The assignment for my Spanish class over the weekend was to watch El Norte, a 1983 film about a brother and sister who are forced to flee Guatemala and head to the US. It is a very realistic film. I rate it a three boxer as far as emotional wringing.

There are a lot of scenes that stood out to me. Obviously, as a Socialist, the opening series of scenes brought to mind how the US created a puppet dictatorship in Guatemala all for the sake of a banana company and I recalled how people were killed and tortured and just plain disappeared at the hands of the US backed dictators.

There were some scenes, thought, that might have been missed had I not experienced the things I’ve experienced in my life. One of those was when the sister, Rosa, is in the English class she is taking with her brother, Enrique, after they get into the US. Enrique has decided to go out to a party with his friends instead of going to the class with Rosa. In the scene, the teacher is asking Rosa where Enrique is. It sounds as if she is truly inquiring about the well-being of Rosa’s brother. I mean, it’s obvious by the way Rosa looks that she is worried. Alas, the teacher is not. It is simply an exercise in communication and she quickly moves on to the next student.

This was 1983. Teachers hadn’t, I don’t think, come to the point where they were actively trying to more deeply communicate with students. That movement hadn’t hit yet. I had the occasional teacher or school nurse or administrator try to worry about me and listen to me, but they did nothing about what was going on. At that time, it seemed the idea was that it was enough to listen. I blame Freud.

When I returned to school a few years ago, I really didn’t understand this at all. When a professor would inquire, I’d give them all the facts. Fortunately for me, I didn’t have a whole lot of teachers who were like that. But there was one place that was. Work.

When I first began working at my job, this touchy-feely stuff was what we were all about. It was supposed to help us gain a sense of belonging. We were supposed to carry it over to our students. However, some of the questions we were forced to answer at work meetings were really inappropriate. I’m not really sure how someone who was supposedly as traumatized as my boss claims to have been thought that any of these were OK. Many of the answers were often retraumatizing for me. And, of course, she threw these questions out, forced us to answer, and those of us who had experienced trauma were left to deal with the fallout completely alone.

The questions, we were told, were supposed to help us feel as if we belong with the group. They were supposed to help us feel connected to others. But they were meaningless. I’m not sure even now what sorts of answers she expected from the questions, but maybe she thought we all knew the code. Maybe she thought that all of us were whole and we knew what was socially acceptable. Maybe she, and others who do the same, think that way because they were fortunate enough to figure it out.

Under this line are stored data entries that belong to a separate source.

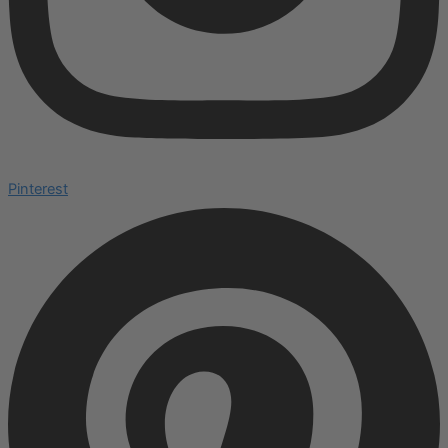
Pinterest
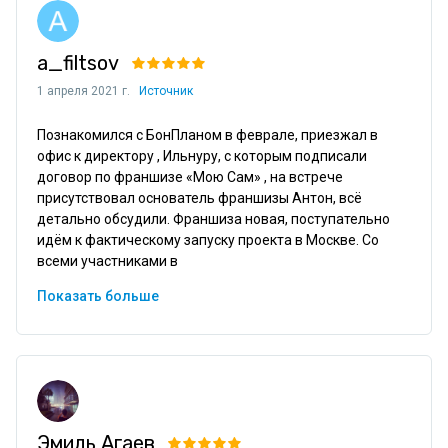
a_filtsov
1 апреля 2021 г.
Источник
Познакомился с БонПланом в феврале, приезжал в 
офис к директору , Ильнуру, с которым подписали 
договор по франшизе «Мою Сам» , на встрече 
присутствовал основатель франшизы Антон, всё 
детально обсудили. Франшиза новая, поступательно 
идём к фактическому запуску проекта в Москве. Со 
всеми участниками в
Показать больше
Эмиль Агаев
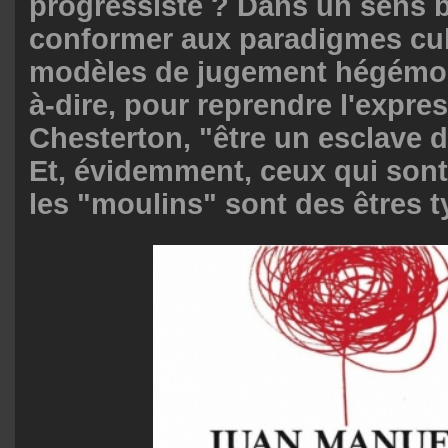
progressiste ? Dans un sens b
conformer aux paradigmes cul
modèles de jugement hégémoni
à-dire, pour reprendre l'expre
Chesterton, "être un esclave 
Et, évidemment, ceux qui sont
les "moulins" sont des êtres t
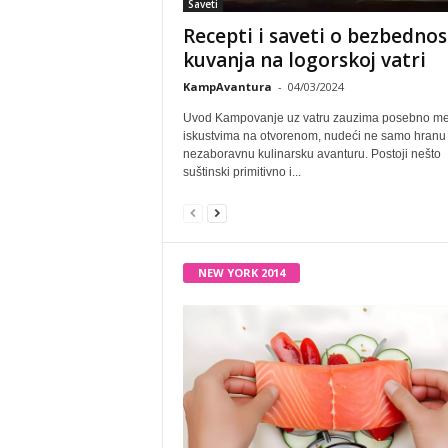
Saveti
Recepti i saveti o bezbednos
kuvanja na logorskoj vatri
KampAvantura
-
04/03/2024
Uvod Kampovanje uz vatru zauzima posebno me
iskustvima na otvorenom, nudeći ne samo hranu 
nezaboravnu kulinarsku avanturu. Postoji nešto
suštinski primitivno i...
NEW YORK 2014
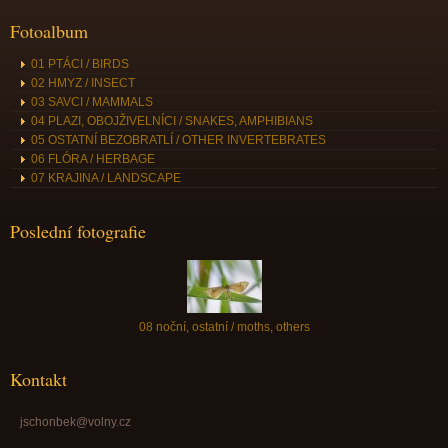
Fotoalbum
01 PTÁCI / BIRDS
02 HMYZ / INSECT
03 SAVCI / MAMMALS
04 PLAZI, OBOJŽIVELNÍCI / SNAKES, AMPHIBIANS
05 OSTATNÍ BEZOBRATLÍ / OTHER INVERTEBRATES
06 FLÓRA / HERBAGE
07 KRAJINA / LANDSCAPE
Poslední fotografie
08 noční, ostatní / moths, others
Kontakt
jschonbek@volny.cz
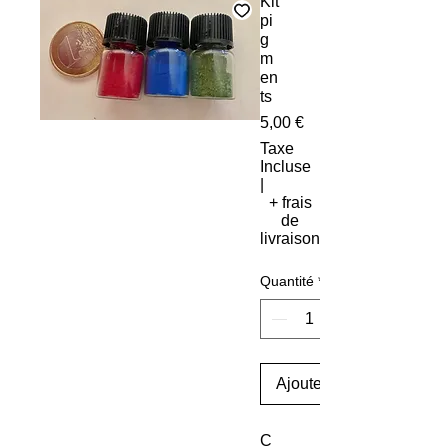
Kit
pi
g
m
en
ts
Prix
5,00 €
Taxe
Incluse
|
+ frais
de
livraison
Quantité
*
Ajouter au panier
C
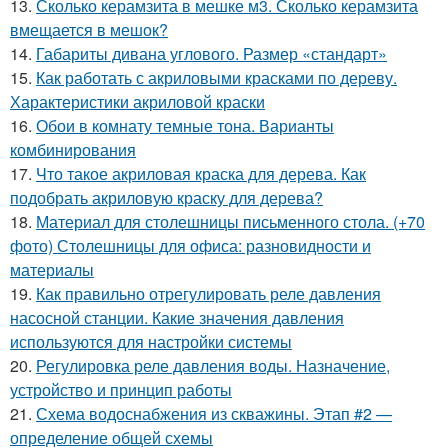
13.
Сколько керамзита в мешке м3. Сколько керамзита
вмещается в мешок?
14.
Габариты дивана углового. Размер «стандарт»
15.
Как работать с акриловыми красками по дереву.
Характеристики акриловой краски
16.
Обои в комнату темные тона. Варианты
комбинирования
17.
Что такое акриловая краска для дерева. Как
подобрать акриловую краску для дерева?
18.
Материал для столешницы письменного стола. (+70
фото) Столешницы для офиса: разновидности и
материалы
19.
Как правильно отрегулировать реле давления
насосной станции. Какие значения давления
используются для настройки системы
20.
Регулировка реле давления воды. Назначение,
устройство и принцип работы
21.
Схема водоснабжения из скважины. Этап #2 —
определение общей схемы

Sadly, most of us do not know the code. We do not know how to build healthy connections. We are too broken. Even as healed as I would view myself now, I still don’t know how to do the things teachers often demand of me on a personal level. I was never taught.

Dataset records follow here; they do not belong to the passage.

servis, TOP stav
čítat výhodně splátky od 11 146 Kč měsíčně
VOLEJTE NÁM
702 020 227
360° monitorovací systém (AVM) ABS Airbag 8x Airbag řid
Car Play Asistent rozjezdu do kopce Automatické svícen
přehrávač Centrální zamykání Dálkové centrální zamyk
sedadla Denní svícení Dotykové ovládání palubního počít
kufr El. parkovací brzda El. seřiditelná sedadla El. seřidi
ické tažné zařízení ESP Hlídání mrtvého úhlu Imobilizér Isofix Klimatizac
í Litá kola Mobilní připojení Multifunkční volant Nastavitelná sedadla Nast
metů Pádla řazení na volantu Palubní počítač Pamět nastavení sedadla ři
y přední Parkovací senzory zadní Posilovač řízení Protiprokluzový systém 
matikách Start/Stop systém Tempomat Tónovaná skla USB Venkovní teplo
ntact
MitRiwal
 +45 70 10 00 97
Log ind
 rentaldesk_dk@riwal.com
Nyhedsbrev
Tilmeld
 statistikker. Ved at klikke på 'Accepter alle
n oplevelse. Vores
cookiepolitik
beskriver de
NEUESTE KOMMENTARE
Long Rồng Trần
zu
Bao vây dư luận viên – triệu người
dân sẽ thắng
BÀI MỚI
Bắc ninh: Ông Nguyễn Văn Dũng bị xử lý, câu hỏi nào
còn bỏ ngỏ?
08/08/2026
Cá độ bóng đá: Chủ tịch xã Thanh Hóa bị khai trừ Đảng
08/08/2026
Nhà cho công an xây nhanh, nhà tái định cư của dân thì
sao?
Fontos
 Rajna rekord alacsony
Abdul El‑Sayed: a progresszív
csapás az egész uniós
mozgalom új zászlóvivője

There needs to be an understanding in education that if you are going to try to create a sense of belonging, you need to be ready to deal with people whose lives have been nothing but trauma. Because when you claim to want to connect to these people, and they come back with things you don’t want to face, you only make them feel more alienated when you finally turn them away because it’s too much for you.

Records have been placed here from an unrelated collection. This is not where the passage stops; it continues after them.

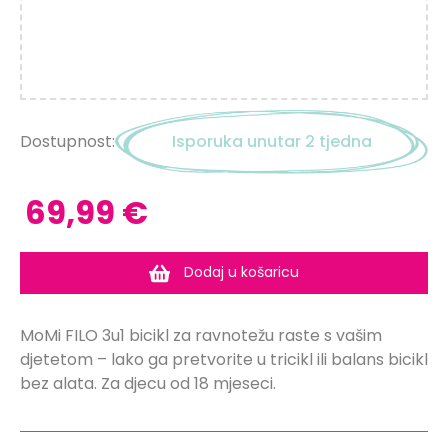
Dostupnost:
Isporuka unutar 2 tjedna
69,99 €
Dodaj u košaricu
MoMi FILO 3u1 bicikl za ravnotežu raste s vašim
djetetom – lako ga pretvorite u tricikl ili balans bicikl
bez alata. Za djecu od 18 mjeseci.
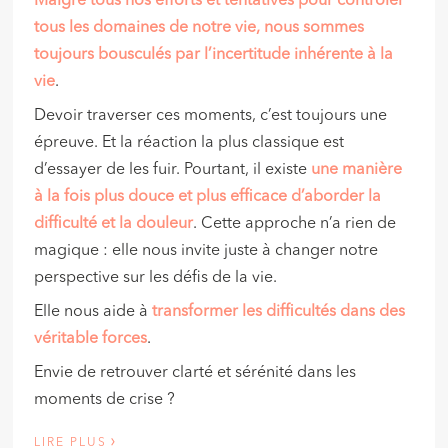
Malgré tous nos efforts et tentatives pour contrôler
tous les domaines de notre vie, nous sommes
toujours bousculés par l’incertitude inhérente à la
vie
.
Devoir traverser ces moments, c’est toujours une
épreuve. Et la réaction la plus classique est
d’essayer de les fuir. Pourtant, il existe
une manière
à la fois plus douce et plus efficace d’aborder la
difficulté et la douleur
. Cette approche n’a rien de
magique : elle nous invite juste à changer notre
perspective sur les défis de la vie.
Elle nous aide à
transformer les difficultés dans des
véritable forces
.
Envie de retrouver clarté et sérénité dans les
moments de crise ?
›
LIRE PLUS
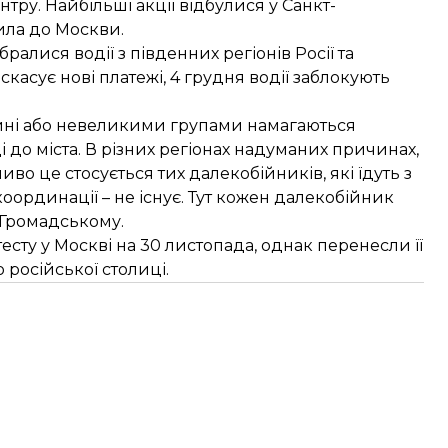
ру. Найбільші акції відбулися у Санкт-
ила до Москви.
ралися водії з південних регіонів Росії та
касує нові платежі, 4 грудня водії заблокують
шині або невеликими групами намагаються
і до міста. В різних регіонах надуманих причинах,
о це стосується тих далекобійників, які їдуть з
координації – не існує. Тут кожен далекобійник
ю Громадському.
ту у Москві на 30 листопада, однак перенесли її
о російської столиці.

In a very real sense, I do believe that it would be best if we just went back to very formal and structured education where the teachers were Professor or Mr. or Mrs. Because this experiment with creating a sense of belonging is a complete failure. Unless the schools want to spend good money on expert psychiatrists to be available for every student on campus, these questions and exercises that open deep wounds in trauma victims are a cruel and sick joke that only leads to more problems.